_Record set_.

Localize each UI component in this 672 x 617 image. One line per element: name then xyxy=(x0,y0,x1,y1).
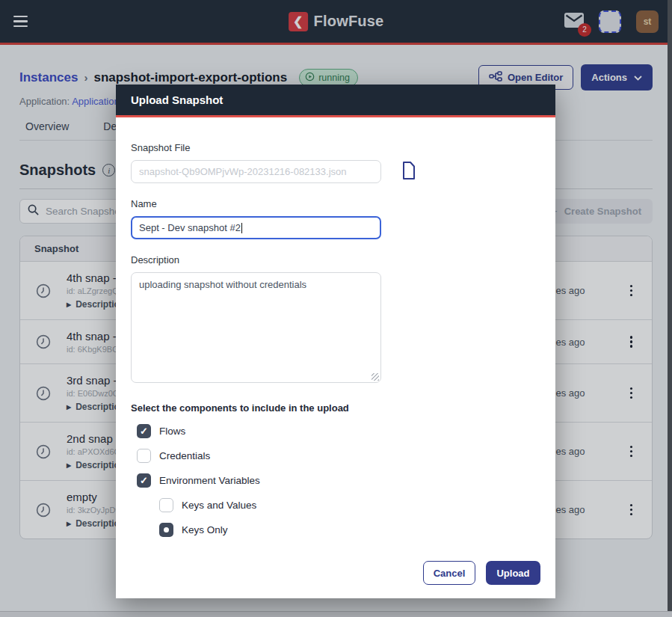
document-icon xyxy=(401,162,416,182)
description-label: Description xyxy=(131,254,540,265)
radio-selected-icon[interactable] xyxy=(159,523,173,537)
browse-file-button[interactable] xyxy=(401,162,416,182)
snapshot-file-input[interactable] xyxy=(131,160,381,183)
upload-snapshot-dialog: Upload Snapshot Snapshot File Name Sept … xyxy=(116,85,555,598)
description-textarea[interactable]: uploading snapshot without credentials xyxy=(131,272,381,383)
checkbox-keys-and-values[interactable]: Keys and Values xyxy=(159,498,540,512)
cancel-button[interactable]: Cancel xyxy=(423,561,475,585)
app-screen: ❮ FlowFuse 2 st Instances › snapshot-imp… xyxy=(0,0,672,617)
window-bottom-edge xyxy=(0,611,672,617)
radio-keys-only[interactable]: Keys Only xyxy=(159,523,540,537)
checkbox-flows[interactable]: ✓ Flows xyxy=(137,424,540,438)
dialog-body: Snapshot File Name Sept - Dev snapshot #… xyxy=(116,117,555,561)
dialog-title: Upload Snapshot xyxy=(116,85,555,117)
text-caret xyxy=(241,223,242,233)
name-label: Name xyxy=(131,198,540,209)
checkbox-unchecked-icon[interactable] xyxy=(159,498,173,512)
checkbox-environment-variables[interactable]: ✓ Environment Variables xyxy=(137,473,540,488)
upload-button[interactable]: Upload xyxy=(486,561,540,585)
resize-handle-icon[interactable] xyxy=(372,373,379,381)
window-right-edge xyxy=(668,0,672,617)
components-label: Select the components to include in the … xyxy=(131,402,540,414)
name-input[interactable]: Sept - Dev snapshot #2 xyxy=(131,216,381,239)
checkbox-checked-icon[interactable]: ✓ xyxy=(137,424,151,438)
snapshot-file-label: Snapshot File xyxy=(131,142,540,153)
file-row xyxy=(131,160,540,183)
checkbox-credentials[interactable]: Credentials xyxy=(137,449,540,463)
dialog-footer: Cancel Upload xyxy=(116,561,555,598)
checkbox-unchecked-icon[interactable] xyxy=(137,449,151,463)
checkbox-checked-icon[interactable]: ✓ xyxy=(137,473,151,488)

_Work to be completed_.
Without the pictures, repeat the listing word for word.

_Answer section_.
Localize each UI component in this 672 x 617 image. One line per element: name then xyxy=(x0,y0,x1,y1).
document-icon xyxy=(401,162,416,182)
description-label: Description xyxy=(131,254,540,265)
radio-selected-icon[interactable] xyxy=(159,523,173,537)
browse-file-button[interactable] xyxy=(401,162,416,182)
snapshot-file-input[interactable] xyxy=(131,160,381,183)
upload-snapshot-dialog: Upload Snapshot Snapshot File Name Sept … xyxy=(116,85,555,598)
description-textarea[interactable]: uploading snapshot without credentials xyxy=(131,272,381,383)
checkbox-keys-and-values[interactable]: Keys and Values xyxy=(159,498,540,512)
cancel-button[interactable]: Cancel xyxy=(423,561,475,585)
app-screen: ❮ FlowFuse 2 st Instances › snapshot-imp… xyxy=(0,0,672,617)
window-bottom-edge xyxy=(0,611,672,617)
radio-keys-only[interactable]: Keys Only xyxy=(159,523,540,537)
checkbox-flows[interactable]: ✓ Flows xyxy=(137,424,540,438)
dialog-body: Snapshot File Name Sept - Dev snapshot #… xyxy=(116,117,555,561)
dialog-title: Upload Snapshot xyxy=(116,85,555,117)
text-caret xyxy=(241,223,242,233)
name-label: Name xyxy=(131,198,540,209)
checkbox-unchecked-icon[interactable] xyxy=(159,498,173,512)
checkbox-environment-variables[interactable]: ✓ Environment Variables xyxy=(137,473,540,488)
upload-button[interactable]: Upload xyxy=(486,561,540,585)
resize-handle-icon[interactable] xyxy=(372,373,379,381)
window-right-edge xyxy=(668,0,672,617)
components-label: Select the components to include in the … xyxy=(131,402,540,414)
name-input[interactable]: Sept - Dev snapshot #2 xyxy=(131,216,381,239)
checkbox-checked-icon[interactable]: ✓ xyxy=(137,424,151,438)
snapshot-file-label: Snapshot File xyxy=(131,142,540,153)
file-row xyxy=(131,160,540,183)
checkbox-credentials[interactable]: Credentials xyxy=(137,449,540,463)
dialog-footer: Cancel Upload xyxy=(116,561,555,598)
checkbox-unchecked-icon[interactable] xyxy=(137,449,151,463)
checkbox-checked-icon[interactable]: ✓ xyxy=(137,473,151,488)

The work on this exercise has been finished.